3.4. Exploration of the Relationship Between Temperature Factors and Energy Consumption Intensity
The previous section found that climate factors did indeed affect the energy consumption intensity of public institutions. To further investigate the impact of temperature on energy consumption intensity, the monthly AHT, monthly ALT, and PCEC were combined for research. Because the previous conclusion indicated that the monthly changes in PCEC were more regular than those in ECPUA, usually air conditioning was affected by external temperature in two directions. When the temperature was too high, the air conditioner heated up. When the temperature was too low, the air conditioner cooled down. Both directions were reasons for the increase in energy consumption. Therefore, this section divided AHT and ALT into two directions: a high temperature zone and a low temperature zone. AHT with a temperature above 22 °C was defined as the high temperature zone, while AHT with a temperature below 22 °C was defined as the low temperature zone. For ALT, a temperature above 15 °C was defined as the high temperature zone, while a temperature below 15 °C was defined as the low temperature zone. Temperatures of 22 °C and 15 °C were the arithmetic means.
Figure 11 and
Figures S1–S3 show the relationship between temperature distribution and PCEC under four different scenarios. Overall, there was a clear positive correlation between the high temperature zone temperatures and PCEC in MI and AI. And there was a clear negative correlation between their low temperature zone temperatures and PCEC. For EI, there was no significant correlation, which was also due to their winter and summer vacations. And the air conditioning equipment and opening hours of EI were usually not as frequent as the other two types of institutions. For MI and AI, the correlation slope between temperature in the high temperature zone and PCEC was greater. This phenomenon primarily stems from fundamental differences in the physics and operational patterns of cooling versus heating systems in buildings. Firstly, the efficiency of electrically driven cooling systems degrades sharply as ambient temperature rises. When outdoor temperatures exceed 35 °C, heat rejection becomes difficult, forcing the compressor to work significantly harder to maintain the indoor setpoint, leading to a super-linear increase in electricity consumption. In contrast, the efficiency of common heating systems (e.g., gas boilers) is less affected by low outdoor temperatures, resulting in a more linear energy increase. Secondly, MI and AI institutions generate substantial internal heat from occupants, lighting, office equipment, and particularly in MIs, medical devices. During high temperatures, this internal heat adds to the external heat gain, collectively burdening the cooling system and causing a sharp energy rise. Conversely, during low temperatures, these internal sources offset a portion of the building’s heat loss, mitigating the heating load and flattening the energy-increase curve. Finally, especially for MIs, critical areas like operating rooms and laboratories require strict, year-round temperature control. The significant heat emitted by medical equipment creates a substantial base cooling load even in mild weather. During extreme heat events, this base load combines with the additional cooling demand, amplifying the sensitivity of energy consumption to high temperatures.
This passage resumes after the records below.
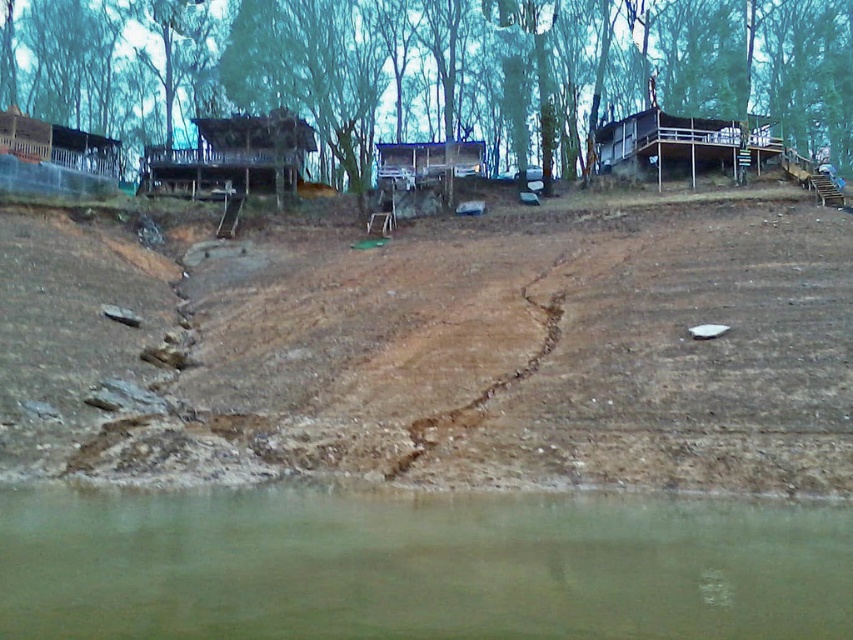 Where is `brown sandy dirt field at lower left`? The image size is (853, 640). brown sandy dirt field at lower left is located at coordinates (538, 355).

Is point (341, 435) positioned in front of point (80, 136)?

Yes, it is.

Where is `brown sandy dirt field at lower left`? The width and height of the screenshot is (853, 640). brown sandy dirt field at lower left is located at coordinates (538, 355).

Does brown sandy dirt field at lower left have a lesser height compared to wooden cabin at upper right?

No, brown sandy dirt field at lower left is not shorter than wooden cabin at upper right.

Between point (276, 403) and point (645, 134), which one is positioned behind?

Positioned behind is point (645, 134).

Image resolution: width=853 pixels, height=640 pixels. What are the coordinates of `brown sandy dirt field at lower left` in the screenshot? It's located at (538, 355).

At what (x,y) coordinates should I click in order to perform the action: click on brown sandy dirt field at lower left. Please return your answer as a coordinate pair (x, y). Looking at the image, I should click on (538, 355).

Which is below, wooden cabin at left or wooden cabin at center?

wooden cabin at center

Who is more distant from viewer, (x=51, y=164) or (x=474, y=161)?

Point (x=474, y=161)

Is point (16, 189) behind point (390, 163)?

No, (16, 189) is in front of (390, 163).

Locate an element on the screen. Image resolution: width=853 pixels, height=640 pixels. wooden cabin at left is located at coordinates (54, 157). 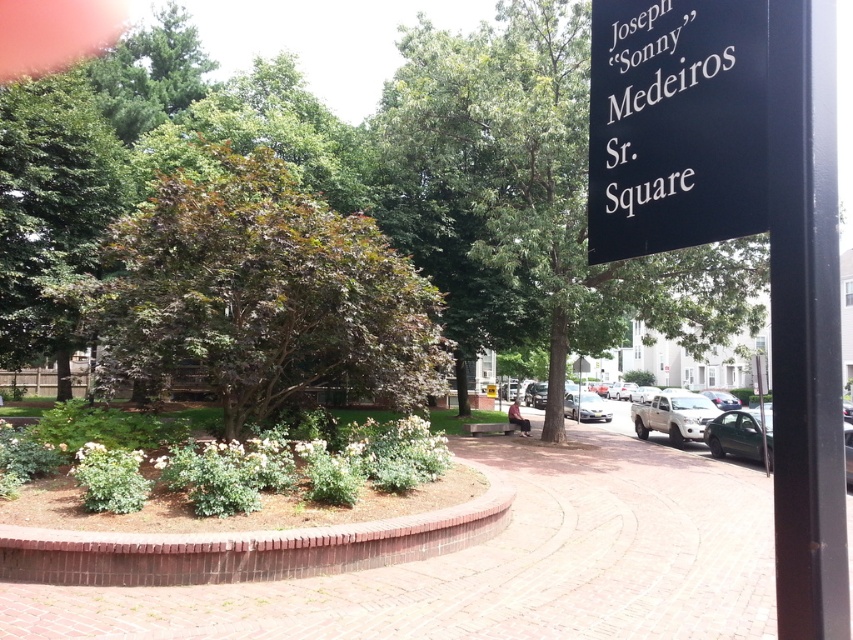 Question: Which object is closer to the camera taking this photo?

Choices:
 (A) black plastic sign at upper right
 (B) brick pavement at center
 (C) black metal pole at right

Answer: (C)

Question: Which object appears farthest from the camera in this image?

Choices:
 (A) silver metallic pickup truck at center-right
 (B) white matte pickup truck at center
 (C) black metal pole at right
 (D) brick pavement at center

Answer: (A)

Question: Can you confirm if purple-leaved shrub at center-left is positioned below green leafy tree at left?

Choices:
 (A) no
 (B) yes

Answer: (A)

Question: Is green leafy tree at center below black metal pole at right?

Choices:
 (A) no
 (B) yes

Answer: (A)

Question: Considering the relative positions of purple-leaved shrub at center-left and black metal pole at right in the image provided, where is purple-leaved shrub at center-left located with respect to black metal pole at right?

Choices:
 (A) right
 (B) left

Answer: (B)

Question: Which of the following is the closest to the observer?

Choices:
 (A) purple-leaved shrub at center-left
 (B) green leafy tree at left
 (C) black metal pole at right

Answer: (C) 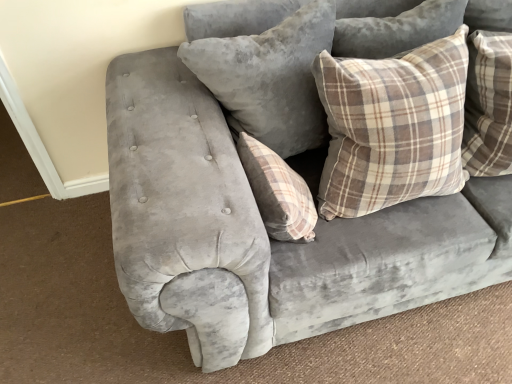 Question: Which direction should I rotate to look at plaid fabric pillow at center, the second pillow positioned from the left, — up or down?

Choices:
 (A) down
 (B) up

Answer: (B)

Question: Which direction should I rotate to face plush gray pillow at upper center, the first pillow when ordered from left to right, — up or down?

Choices:
 (A) down
 (B) up

Answer: (B)

Question: Is brown plaid pillow at upper right, the first pillow in the right-to-left sequence, at the back of plaid fabric pillow at center, which is the 2th pillow from right to left?

Choices:
 (A) yes
 (B) no

Answer: (B)

Question: From a real-world perspective, is plaid fabric pillow at center, which is the 2th pillow from right to left, on top of brown plaid pillow at upper right, the first pillow in the right-to-left sequence?

Choices:
 (A) yes
 (B) no

Answer: (B)

Question: Can you confirm if plaid fabric pillow at center, the second pillow positioned from the left, is positioned to the right of brown plaid pillow at upper right, which is the third pillow in left-to-right order?

Choices:
 (A) no
 (B) yes

Answer: (A)

Question: Is plaid fabric pillow at center, the second pillow positioned from the left, not inside brown plaid pillow at upper right, which is the third pillow in left-to-right order?

Choices:
 (A) no
 (B) yes

Answer: (B)

Question: Is plaid fabric pillow at center, the second pillow positioned from the left, to the left of brown plaid pillow at upper right, which is the third pillow in left-to-right order, from the viewer's perspective?

Choices:
 (A) yes
 (B) no

Answer: (A)

Question: Considering the relative sizes of plaid fabric pillow at center, the second pillow positioned from the left, and brown plaid pillow at upper right, the first pillow in the right-to-left sequence, in the image provided, is plaid fabric pillow at center, the second pillow positioned from the left, wider than brown plaid pillow at upper right, the first pillow in the right-to-left sequence,?

Choices:
 (A) yes
 (B) no

Answer: (B)

Question: Does brown plaid pillow at upper right, the first pillow in the right-to-left sequence, touch plush gray pillow at upper center, the first pillow when ordered from left to right?

Choices:
 (A) no
 (B) yes

Answer: (A)

Question: Is brown plaid pillow at upper right, which is the third pillow in left-to-right order, smaller than plush gray pillow at upper center, the first pillow when ordered from left to right?

Choices:
 (A) no
 (B) yes

Answer: (B)

Question: Can you confirm if brown plaid pillow at upper right, which is the third pillow in left-to-right order, is bigger than plush gray pillow at upper center, which appears as the 3th pillow when viewed from the right?

Choices:
 (A) no
 (B) yes

Answer: (A)

Question: From a real-world perspective, is brown plaid pillow at upper right, the first pillow in the right-to-left sequence, physically below plush gray pillow at upper center, the first pillow when ordered from left to right?

Choices:
 (A) yes
 (B) no

Answer: (A)

Question: Is brown plaid pillow at upper right, which is the third pillow in left-to-right order, far away from plush gray pillow at upper center, which appears as the 3th pillow when viewed from the right?

Choices:
 (A) yes
 (B) no

Answer: (B)

Question: Can you confirm if brown plaid pillow at upper right, the first pillow in the right-to-left sequence, is taller than plush gray pillow at upper center, which appears as the 3th pillow when viewed from the right?

Choices:
 (A) yes
 (B) no

Answer: (B)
Their linear formulas are y = 1.537x + 16.529 and y = 1.296x − 7.140. The slopes all exceed 1. Furthermore, from the intercept, it can be seen that at the same temperature, the PCEC of MI was higher. This is consistent with the previous conclusion. In addition, the slope of the linear relationship between their low temperature zone temperature and PCEC is higher than −1. This indicates that the impact of extreme heat on PCEC was greater than that of extreme cold.